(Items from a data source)
************
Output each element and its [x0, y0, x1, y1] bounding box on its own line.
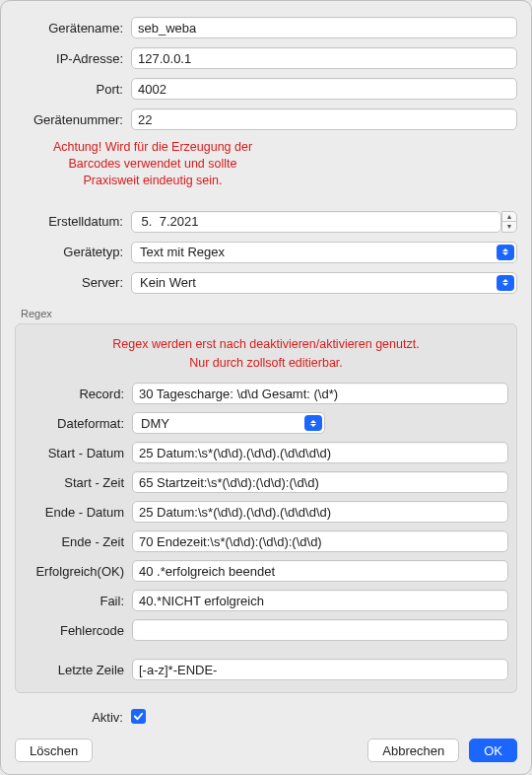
ende-datum-input[interactable]	[132, 501, 508, 523]
label-fail: Fail:	[24, 594, 132, 608]
geraetetyp-select[interactable]: Text mit Regex	[131, 242, 517, 263]
dateformat-select[interactable]: DMY	[132, 412, 325, 434]
warning-line-3: Praxisweit eindeutig sein.	[15, 173, 291, 189]
label-ende-datum: Ende - Datum	[24, 505, 132, 520]
label-fehlercode: Fehlercode	[24, 623, 132, 638]
chevron-down-icon[interactable]: ▼	[502, 221, 516, 232]
fail-input[interactable]	[132, 590, 508, 611]
warning-line-2: Barcodes verwendet und sollte	[15, 156, 291, 173]
server-select[interactable]: Kein Wert	[131, 272, 517, 294]
aktiv-checkbox[interactable]	[131, 709, 146, 724]
label-geraetenummer: Gerätenummer:	[15, 112, 131, 127]
label-aktiv: Aktiv:	[15, 710, 131, 725]
port-input[interactable]	[131, 78, 517, 100]
geraetenummer-input[interactable]	[131, 108, 517, 130]
popup-arrow-icon	[304, 415, 322, 431]
dateformat-value: DMY	[141, 416, 169, 431]
start-zeit-input[interactable]	[132, 471, 508, 493]
geraetename-input[interactable]	[131, 17, 517, 38]
label-ende-zeit: Ende - Zeit	[24, 534, 132, 549]
regex-warning-1: Regex werden erst nach deaktivieren/akti…	[24, 336, 508, 353]
popup-arrow-icon	[497, 275, 514, 291]
popup-arrow-icon	[497, 245, 514, 260]
erstelldatum-stepper[interactable]: ▲ ▼	[131, 211, 517, 233]
label-letzte-zeile: Letzte Zeile	[24, 663, 132, 677]
geraetetyp-value: Text mit Regex	[140, 245, 225, 259]
section-title-regex: Regex	[21, 308, 515, 319]
regex-warning-2: Nur durch zollsoft editierbar.	[24, 355, 508, 372]
label-start-datum: Start - Datum	[24, 446, 132, 460]
erstelldatum-input[interactable]	[131, 211, 501, 233]
chevron-up-icon[interactable]: ▲	[502, 212, 516, 222]
ok-button[interactable]: OK	[469, 739, 517, 762]
label-record: Record:	[24, 387, 132, 401]
start-datum-input[interactable]	[132, 442, 508, 463]
letzte-zeile-input[interactable]	[132, 659, 508, 680]
record-input[interactable]	[132, 383, 508, 404]
label-geraetetyp: Gerätetyp:	[15, 245, 131, 259]
loeschen-button[interactable]: Löschen	[15, 739, 93, 762]
stepper-buttons[interactable]: ▲ ▼	[501, 211, 517, 233]
label-dateformat: Dateformat:	[24, 416, 132, 431]
fehlercode-input[interactable]	[132, 619, 508, 641]
warning-line-1: Achtung! Wird für die Erzeugung der	[15, 139, 291, 156]
server-value: Kein Wert	[140, 275, 196, 290]
label-start-zeit: Start - Zeit	[24, 475, 132, 490]
label-ip: IP-Adresse:	[15, 51, 131, 66]
abbrechen-button[interactable]: Abbrechen	[367, 739, 459, 762]
footer: Löschen Abbrechen OK	[15, 739, 517, 762]
check-icon	[133, 711, 144, 722]
label-server: Server:	[15, 275, 131, 290]
label-erstelldatum: Erstelldatum:	[15, 214, 131, 229]
erfolgreich-input[interactable]	[132, 560, 508, 582]
ende-zeit-input[interactable]	[132, 530, 508, 552]
regex-group: Regex werden erst nach deaktivieren/akti…	[15, 323, 517, 694]
label-port: Port:	[15, 82, 131, 97]
label-erfolgreich: Erfolgreich(OK)	[24, 564, 132, 579]
dialog-window: Gerätename: IP-Adresse: Port: Gerätenumm…	[0, 0, 532, 775]
label-geraetename: Gerätename:	[15, 21, 131, 35]
ip-input[interactable]	[131, 47, 517, 69]
content: Gerätename: IP-Adresse: Port: Gerätenumm…	[1, 1, 531, 735]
************
▶ Exercise directions
Every entry must be transcribed exactly. Pictures do not belong in the copy.

▶ Expected answer
Output each element and its [x0, y0, x1, y1] bounding box on its own line.
ende-datum-input[interactable]	[132, 501, 508, 523]
label-fail: Fail:	[24, 594, 132, 608]
geraetetyp-select[interactable]: Text mit Regex	[131, 242, 517, 263]
dateformat-select[interactable]: DMY	[132, 412, 325, 434]
warning-line-3: Praxisweit eindeutig sein.	[15, 173, 291, 189]
label-ende-datum: Ende - Datum	[24, 505, 132, 520]
label-fehlercode: Fehlercode	[24, 623, 132, 638]
chevron-down-icon[interactable]: ▼	[502, 221, 516, 232]
fail-input[interactable]	[132, 590, 508, 611]
warning-line-2: Barcodes verwendet und sollte	[15, 156, 291, 173]
server-select[interactable]: Kein Wert	[131, 272, 517, 294]
aktiv-checkbox[interactable]	[131, 709, 146, 724]
label-geraetenummer: Gerätenummer:	[15, 112, 131, 127]
label-aktiv: Aktiv:	[15, 710, 131, 725]
port-input[interactable]	[131, 78, 517, 100]
geraetenummer-input[interactable]	[131, 108, 517, 130]
popup-arrow-icon	[304, 415, 322, 431]
dateformat-value: DMY	[141, 416, 169, 431]
start-zeit-input[interactable]	[132, 471, 508, 493]
geraetename-input[interactable]	[131, 17, 517, 38]
label-ende-zeit: Ende - Zeit	[24, 534, 132, 549]
regex-warning-1: Regex werden erst nach deaktivieren/akti…	[24, 336, 508, 353]
popup-arrow-icon	[497, 275, 514, 291]
popup-arrow-icon	[497, 245, 514, 260]
erstelldatum-stepper[interactable]: ▲ ▼	[131, 211, 517, 233]
label-letzte-zeile: Letzte Zeile	[24, 663, 132, 677]
geraetetyp-value: Text mit Regex	[140, 245, 225, 259]
section-title-regex: Regex	[21, 308, 515, 319]
regex-warning-2: Nur durch zollsoft editierbar.	[24, 355, 508, 372]
label-start-datum: Start - Datum	[24, 446, 132, 460]
erstelldatum-input[interactable]	[131, 211, 501, 233]
chevron-up-icon[interactable]: ▲	[502, 212, 516, 222]
ok-button[interactable]: OK	[469, 739, 517, 762]
label-record: Record:	[24, 387, 132, 401]
start-datum-input[interactable]	[132, 442, 508, 463]
letzte-zeile-input[interactable]	[132, 659, 508, 680]
record-input[interactable]	[132, 383, 508, 404]
label-geraetetyp: Gerätetyp:	[15, 245, 131, 259]
loeschen-button[interactable]: Löschen	[15, 739, 93, 762]
stepper-buttons[interactable]: ▲ ▼	[501, 211, 517, 233]
label-dateformat: Dateformat:	[24, 416, 132, 431]
fehlercode-input[interactable]	[132, 619, 508, 641]
warning-line-1: Achtung! Wird für die Erzeugung der	[15, 139, 291, 156]
server-value: Kein Wert	[140, 275, 196, 290]
label-start-zeit: Start - Zeit	[24, 475, 132, 490]
label-ip: IP-Adresse:	[15, 51, 131, 66]
abbrechen-button[interactable]: Abbrechen	[367, 739, 459, 762]
footer: Löschen Abbrechen OK	[15, 739, 517, 762]
check-icon	[133, 711, 144, 722]
label-server: Server:	[15, 275, 131, 290]
label-erstelldatum: Erstelldatum:	[15, 214, 131, 229]
erfolgreich-input[interactable]	[132, 560, 508, 582]
ende-zeit-input[interactable]	[132, 530, 508, 552]
regex-group: Regex werden erst nach deaktivieren/akti…	[15, 323, 517, 694]
label-port: Port:	[15, 82, 131, 97]
label-erfolgreich: Erfolgreich(OK)	[24, 564, 132, 579]
dialog-window: Gerätename: IP-Adresse: Port: Gerätenumm…	[0, 0, 532, 775]
label-geraetename: Gerätename:	[15, 21, 131, 35]
ip-input[interactable]	[131, 47, 517, 69]
content: Gerätename: IP-Adresse: Port: Gerätenumm…	[1, 1, 531, 735]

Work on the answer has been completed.